Audiences should be used to this as the recent era of Hollywood films have firmly embraced this technology. No longer do we see flying monsters pulled via string or model cars smashed together like Matchbox toys. In echoing the disaster genre made popular in the 1970s, San Andreas surrounds its cardboard cut-out characters with a CGI cataclysm worthy of note.
After a shattering earthquake nearly destroys California, its populace is in disarray. One is helicopter pilot Ray (Dwayne Johnson). Desperate to search for his missing daughter Blake (Alexandra Daddario), he enlists the help of ex-wife Emma (Carla Gugino). Sifting through the ruins of the devastated landscape, Ray’s life turns awry amidst nature’s fury.

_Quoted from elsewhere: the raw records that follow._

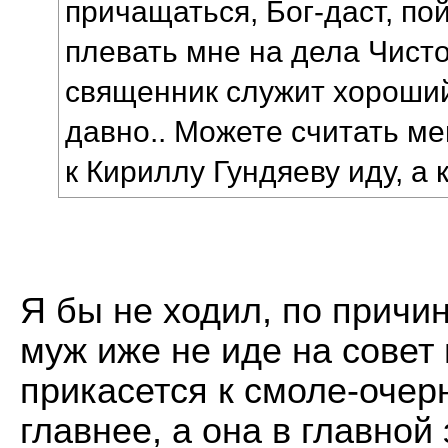
причащаться, Бог-даст, по
плевать мне на дела Чисто
священник служит хороший
давно.. Можете считать ме
к Кириллу Гундяеву иду, а 
Я бы не ходил, по причин
муж иже не иде на совет 
прикасется к смоле-очер
главнее, а она в главной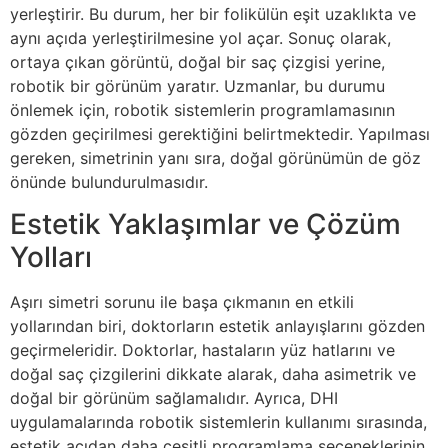
yerleştirir. Bu durum, her bir folikülün eşit uzaklıkta ve
aynı açıda yerleştirilmesine yol açar. Sonuç olarak,
ortaya çıkan görüntü, doğal bir saç çizgisi yerine,
robotik bir görünüm yaratır. Uzmanlar, bu durumu
önlemek için, robotik sistemlerin programlamasının
gözden geçirilmesi gerektiğini belirtmektedir. Yapılması
gereken, simetrinin yanı sıra, doğal görünümün de göz
önünde bulundurulmasıdır.
Estetik Yaklaşımlar ve Çözüm
Yolları
Aşırı simetri sorunu ile başa çıkmanın en etkili
yollarından biri, doktorların estetik anlayışlarını gözden
geçirmeleridir. Doktorlar, hastaların yüz hatlarını ve
doğal saç çizgilerini dikkate alarak, daha asimetrik ve
doğal bir görünüm sağlamalıdır. Ayrıca, DHI
uygulamalarında robotik sistemlerin kullanımı sırasında,
estetik açıdan daha çeşitli programlama seçeneklerinin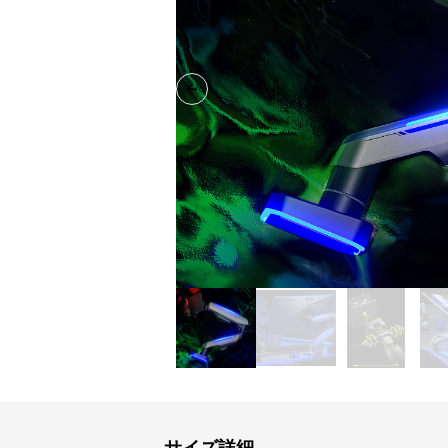
Previous slide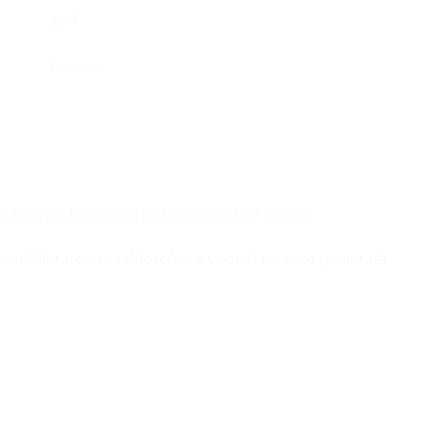
12 €
Beeline
și activezi funcționarea în roaming pe acesta.
mpatibilitatea cu tablete/smartwatch nu este garantată.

Those who have seen Towering Inferno, 2012 and countless others will know what to expect with San Andreas. Johnson plays the stoic hero with ease whilst his fellow cast do their best to not upstage him. Even his huge presence is dwarfed by the scale of destruction courtesy of the writers however. Calling San Andreas entertaining fun may sound ghoulish but one has to admire the creativity gone in crafting the many death-defying scenarios. Tension is keenly felt even if the cheesy script feels familiar with some dazzling action sequences.
The real star of San Andreas is the CGI. Buildings shake and water envelopes the characters with disturbing realism. Brad Peyton directs these scenes with a computer programmer’s eye but shows flair in handling the story’s subplots. The characters aren’t particularly memorable although they have a semblance of intelligence making one care for their fate.
San Andreas is silly nonsense and proud of it. If you’ve seen similar films then déjà vu may set in. It provides a wild escapist ride only mega-bucks can buy although one hopes Hollywood’s talent for predicting the future fails in this case.